Prize

........... Recipient of the 2010 MacDougal Irving Prize for Truth in Market Manipulation ...........

November 9, 2010

Soldier Hedge Funds


    Back in the day, Filch & Finagle was an over-the-counter (OTC) house, meaning F & F didn’t make markets in issues traded on the various stock exchanges, only in unlisted securities of large or mid-sized publicly held corporations.  Banks and insurance companies were all unlisted in those days, and two of the Crime Family’s five traders manipulated stock quotes in those industries.  A third handled arbitrage, mostly in listed names, so there were only two traders gaming the rest of the OTC marketplace and one of them spent much of his time helping the arbitrageur mess with preferred stocks.

    OTC houses charged no commissions on stock trades, getting paid through a spread between the price they’d bid to buy 100 shares of something and what they’d ask to sell 100.  On internal reports, income within those spreads got booked under “fees and commissions”, and pencil pushers classified large amounts garnered outside the bid-and-asked as “trading profits”.

    Trading profits swelled when wise guys convinced big institutions to discount large sell programs because distribution would “flood” the market.  Filch & Finagle could get one of those block trades at a 15% discount, or whatever, then spend a few weeks touting the premium wise guys now claimed these shares deserved to smaller institutions because such quantities weren't always available, and ultimately unload slimmed-down blocks at quotes maybe 15% over where the price had been before the hoedown started.

    The trading desk's target profit happened to be 30% per caper, and you can see why the crooks hit it time after time.  A little off here, a little on there adds up fast when you‘re swindling everybody.  There were plenty of other stings too, often pulled down in concert with complicitous Families.

    We rob your customers and you rob ours was a particular favorite of our mom's.  It always got her leaving the room whenever one of those deals came up.  Sometimes she'd even take a drive.

    Mom had a '55 Chevy for a while, so we'd go too if she let us, and the Irving family's mob connection dropped the subject after a couple of those conversations.  Apartment got real empty, we guess.

     Our mob connection, a man with close matrimonial ties to our mother, who was a Saint, claimed the trading desk made money every month he ran the Filch & Finagle back office, even in the depths of The Great Depression back in the 1930’s.  We asked him to prove it and he showed us the statements, and it was true.  Every single month in the worst of the worst of times, trading profit or loss at F & F always printed black.

    That kind of success has everything to do with the mob definition of trading.

    Bloodsucking thieves dancing around our orders is what it is.  There are two sides to every transaction.  Somebody’s buying and somebody’s selling.  Generally, we give Family soldiers one side and the racketeers go out and find a mark to beat on the other, stuffing the mob’s own pockets with the difference.  Like the gangs were rigging a curling match, you go first so they always get to wield the hammer.  Sometimes offsetting orders come in simultaneously and racketeers take multiple suckers down in one caboodle.  At their most devious, wise guys from all the Families get together and pull the fleecing rug out from under the rest of us through massive short-selling.

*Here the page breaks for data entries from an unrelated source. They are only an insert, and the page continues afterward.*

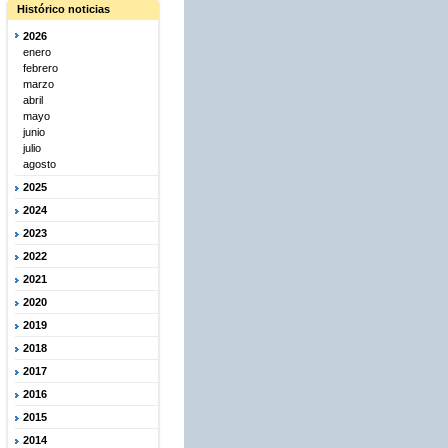
Histórico noticias
2026
enero
febrero
marzo
abril
mayo
junio
julio
agosto
2025
2024
2023
2022
2021
2020
2019
2018
2017
2016
2015
2014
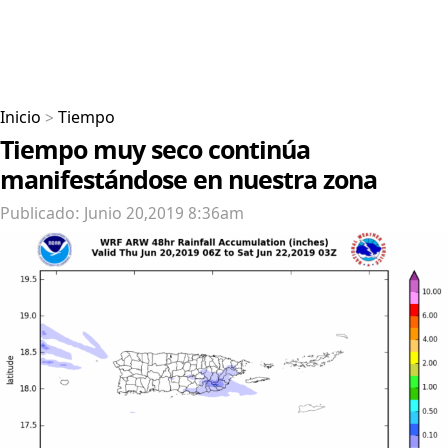
Inicio
>
Tiempo
Tiempo muy seco continúa
manifestándose en nuestra zona
Publicado: Junio 20,2019 8:36am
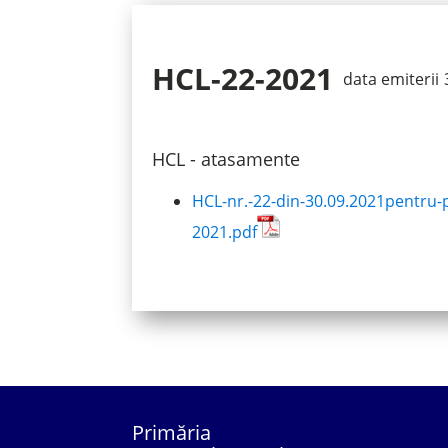
HCL-22-2021
data emiterii
HCL - atasamente
HCL-nr.-22-din-30.09.2021pentru-p
2021.pdf
Primăria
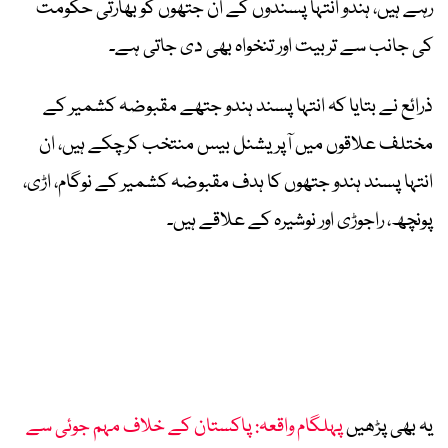
رہے ہیں، ہندو انتہا پسندوں کے ان جتھوں کو بھارتی حکومت
کی جانب سے تربیت اور تنخواہ بھی دی جاتی ہے۔
ذرائع نے بتایا کہ انتہا پسند ہندو جتھے مقبوضہ کشمیر کے
مختلف علاقوں میں آپریشنل بیس منتخب کرچکے ہیں، ان
انتہا پسند ہندو جتھوں کا ہدف مقبوضہ کشمیر کے نوگام، اڑی،
پونچھ، راجوڑی اور نوشیرہ کے علاقے ہیں۔
یہ بھی پڑھیں
پہلگام واقعہ: پاکستان کے خلاف مہم جوئی سے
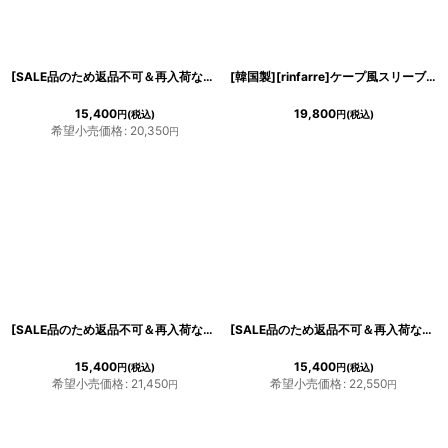
[SALE品のため返品不可＆再入荷なしの現品限り][韓国製][rinfarre]オフショルダー・飾りボタン・グリーン・バイカラー・ホワイトライン・シンプル・無地・七分袖・タイト・ミディアムドレス・ワンピース[薗田杏奈着用][送料無料]
[韓国製][rinfarre]ケープ風スリーブ・切り込み・オフショルダー・タイト・ミディアムドレス・ワンピース[MIRIN着用][送料無料]
15,400
19,800
円
(税込)
円
(税込)
希望小売価格
:
20,350
円
[SALE品のため返品不可＆再入荷なしの現品限り][韓国製][rinfarre] ベア・リボン・ブラック・ノースリーブ・ミディアムドレス・タイト・ワンピース[薗田杏奈着用][送料無料]
[SALE品のため返品不可＆再入荷なしの現品限り][韓国製][rinfarre]ノースリーブ・ワインレッド・ベルト・Aライン・ミディアムドレス・ワンピース[黒木麗奈着用][送料無料]
15,400
15,400
円
(税込)
円
(税込)
希望小売価格
:
21,450
希望小売価格
:
22,550
円
円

    That’s how this ridiculous “trading” racket works.  It's all “proprietary”.  A fancy two-step inside the spread or out.  Nobody at the desk knows where the market’s going.  Nobody even cares.  Thugs simply rip off clients one transaction at a time, every transaction, every time.  When the Dons are ready to move markets, a Kingpin passes the word down.  That’s their business, not the trader’s.

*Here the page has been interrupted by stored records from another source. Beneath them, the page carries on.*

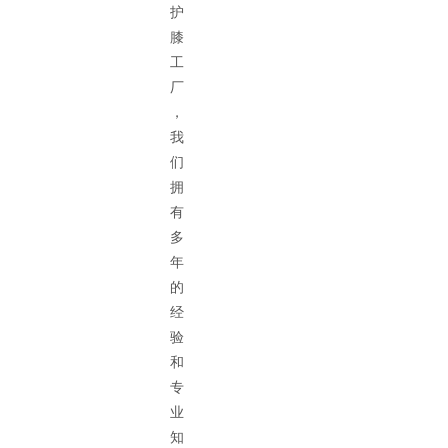
护
膝
工
厂
，
我
们
拥
有
多
年
的
经
验
和
专
业
知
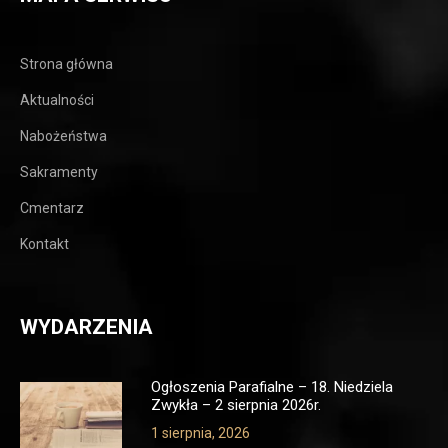
Strona główna
Aktualności
Nabożeństwa
Sakramenty
Cmentarz
Kontakt
WYDARZENIA
Ogłoszenia Parafialne – 18. Niedziela
Zwykła – 2 sierpnia 2026r.
1 sierpnia, 2026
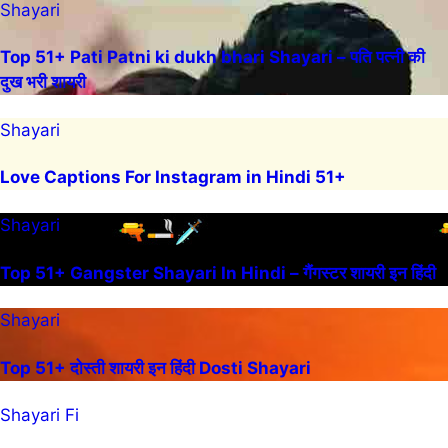
Shayari
Top 51+ Pati Patni ki dukh bhari Shayari – पति पत्नी की
दुख भरी शायरी
Shayari
Love Captions For Instagram in Hindi 51+
Shayari
Top 51+ Gangster Shayari In Hindi – गैंगस्टर शायरी इन हिंदी
Shayari
Top 51+ दोस्ती शायरी इन हिंदी Dosti Shayari
Shayari Fi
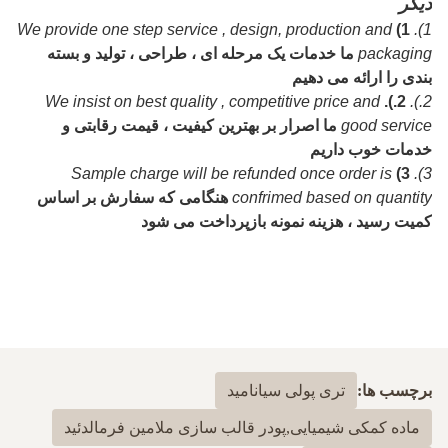
دیگر
We provide one step service , design, production and
1)
1).
packaging
ما خدمات یک مرحله ای ، طراحی ، تولید و بسته
بندی را ارائه می دهیم
We insist on best quality , competitive price and
2.).
2.).
good service
ما اصرار بر بهترین کیفیت ، قیمت رقابتی و
خدمات خوب داریم
Sample charge will be refunded once order is
3)
3).
confrimed based on quantity
هنگامی که سفارش بر اساس
کمیت رسید ، هزینه نمونه بازپرداخت می شود
برچسب ها:
تری پولی سیانامید
ماده کمکی شیمیایی,پودر قالب سازی ملامین فرمالدئید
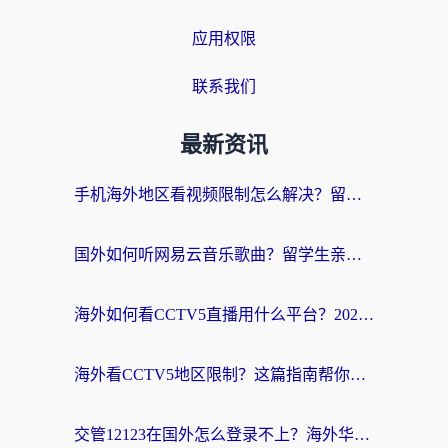
应用权限
联系我们
最新资讯
手机海外地区看视频限制怎么解决？留学生亲测有效的回国加速器指南
国外如何听网易云音乐歌曲？留学生亲测有效的回国加速方案
海外如何看CCTV5直播用什么平台？2026最新指南：看欧洲杯、中超、奥运不再卡
海外看CCTV5地区限制？这篇指南帮你流畅看欧洲杯、NBA还听中文解说
交管12123在国外怎么登录不上？海外华人必看的回国加速器选择指南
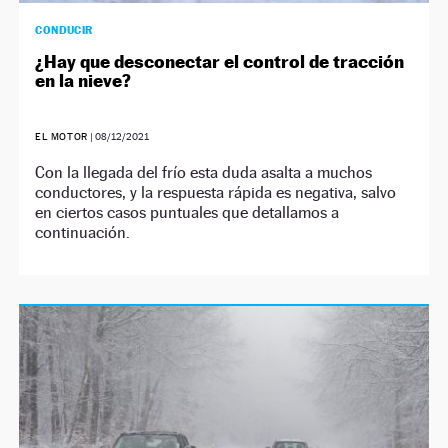
CONDUCIR
¿Hay que desconectar el control de tracción
en la nieve?
EL MOTOR
|
08/12/2021
Con la llegada del frío esta duda asalta a muchos
conductores, y la respuesta rápida es negativa, salvo
en ciertos casos puntuales que detallamos a
continuación.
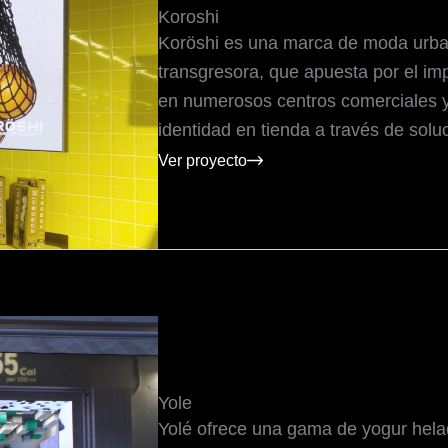
Koroshi
Koröshi es una marca de moda urbana
transgresora, que apuesta por el imp
en numerosos centros comerciales y
identidad en tienda a través de sol
Ver proyecto
Yole
Yolé ofrece una gama de yogur helad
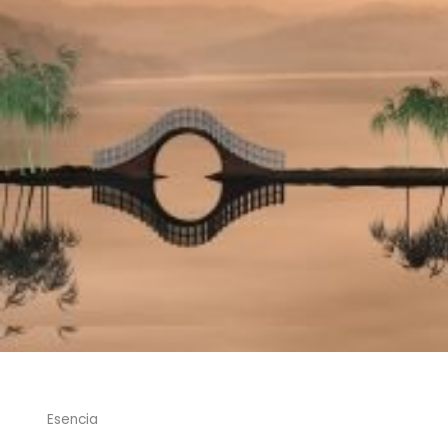
Esencia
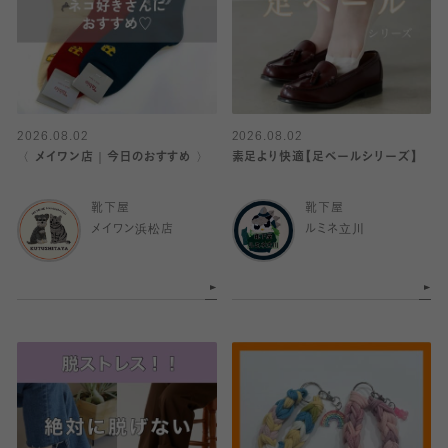
2026.08.02
2026.08.02
〈 メイワン店｜今日のおすすめ 〉
素足より快適【足ベールシリーズ】
靴下屋
靴下屋
メイワン浜松店
ルミネ立川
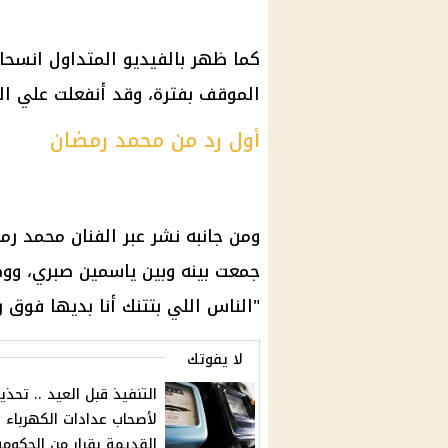
كما ظهر بالفيديو المتداول انسحا
الموقف بفترة، وقد أنفعلت علي ال
أول رد من محمد
رمضان
ومن جانبه نشر عبر الفنان
محمد رم
جمعت بينه وبين ياسمين صبري، ووض
"الناس اللي بتتنك أنا بديها فوق ر
لا يفوتك
التنفيذ قبل العيد .. تحذي
لأصحاب عدادات الكهرباء
القديمة بقرار من الحكومة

  Those notorious “rogue” traders you read about are silly civilians who don’t understand that price swings happen when Dons make price swings happen.  By getting all the Families together and bullying markets in some direction.

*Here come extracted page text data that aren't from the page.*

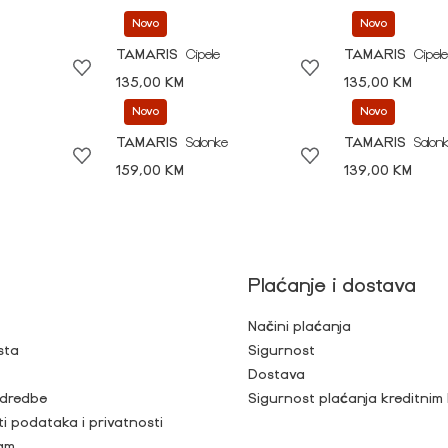
Novo
Novo
TAMARIS
Cipele
TAMARIS
Cipele
135,00 KM
135,00 KM
Novo
Novo
TAMARIS
Salonke
TAMARIS
Salon
159,00 KM
139,00 KM
Plaćanje i dostava
Načini plaćanja
sta
Sigurnost
Dostava
 odredbe
Sigurnost plaćanja kreditnim
ti podataka i privatnosti
ram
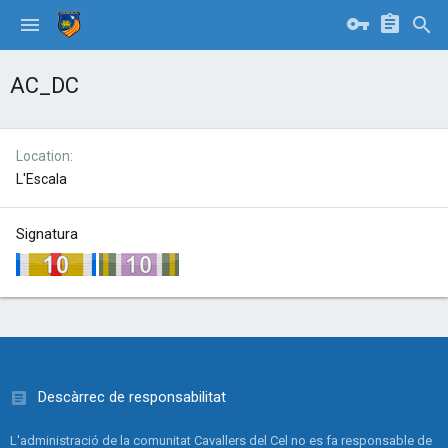
AC_DC
Location
L'Escala
Signatura
Descàrrec de responsabilitat
L'administració de la comunitat Cavallers del Cel no es fa responsable de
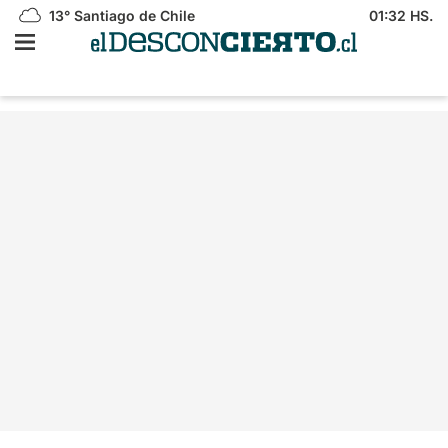
13°
Santiago de Chile
01:32 HS.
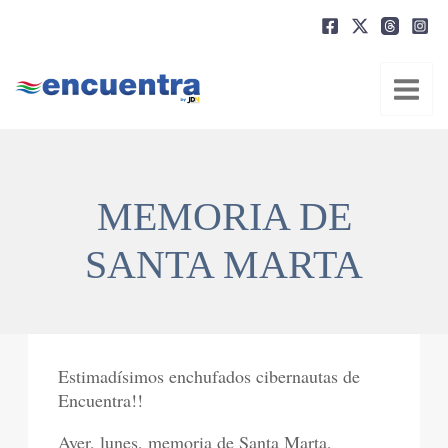
Ir
al
contenido
MEMORIA DE
SANTA MARTA
Estimadísimos enchufados cibernautas de
Encuentra!!
Ayer, lunes, memoria de Santa Marta,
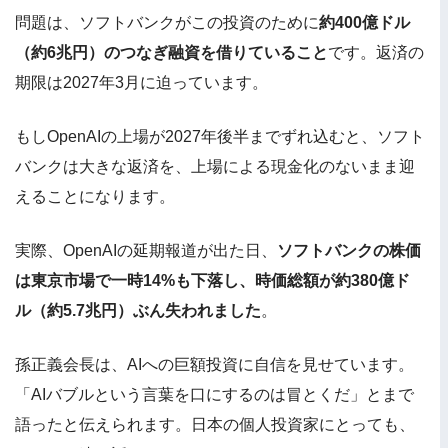
問題は、ソフトバンクがこの投資のために
約400億ドル
（約6兆円）のつなぎ融資を借りていること
です。返済の
期限は2027年3月に迫っています。
もしOpenAIの上場が2027年後半までずれ込むと、ソフト
バンクは大きな返済を、上場による現金化のないまま迎
えることになります。
実際、OpenAIの延期報道が出た日、
ソフトバンクの株価
は東京市場で一時14%も下落し、時価総額が約380億ド
ル（約5.7兆円）ぶん失われました
。
孫正義会長は、AIへの巨額投資に自信を見せています。
「AIバブルという言葉を口にするのは冒とくだ」とまで
語ったと伝えられます。日本の個人投資家にとっても、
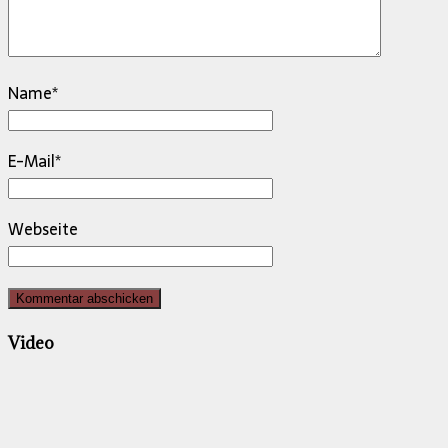
Name
*
E-Mail
*
Webseite
Video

    Rogues are never made men.

    Lately, according to Corporate TV, there’s been an exodus of trading desk soldiers leaving the Families for brand new billion dollar hedge fund start-ups, presumably to comply with new financial regulations.

    It’s our guess that Dons are simply shifting their own billions out of mob brokerage trading desks in order to back mob hedge fund trading desks, and in a way that we’ll never get close to uncovering, making sure their soldiers take the Family’s order book along with them.

    We’ll venture a guess that this way is electronic.  If you’re an SEC hotshot following our blog with regulatory diligence, I’d avoid looking there for sure.

   Chances are good you might find something.*





* Hedge fund trading items matched with brokerage firm fees and commissions. (We’d let the Don thing slide through. They’re way smarter than you.  Too smart to keep a hotshot on the Agency payroll if it looks like he’s close to nabbing them.  Or worse.)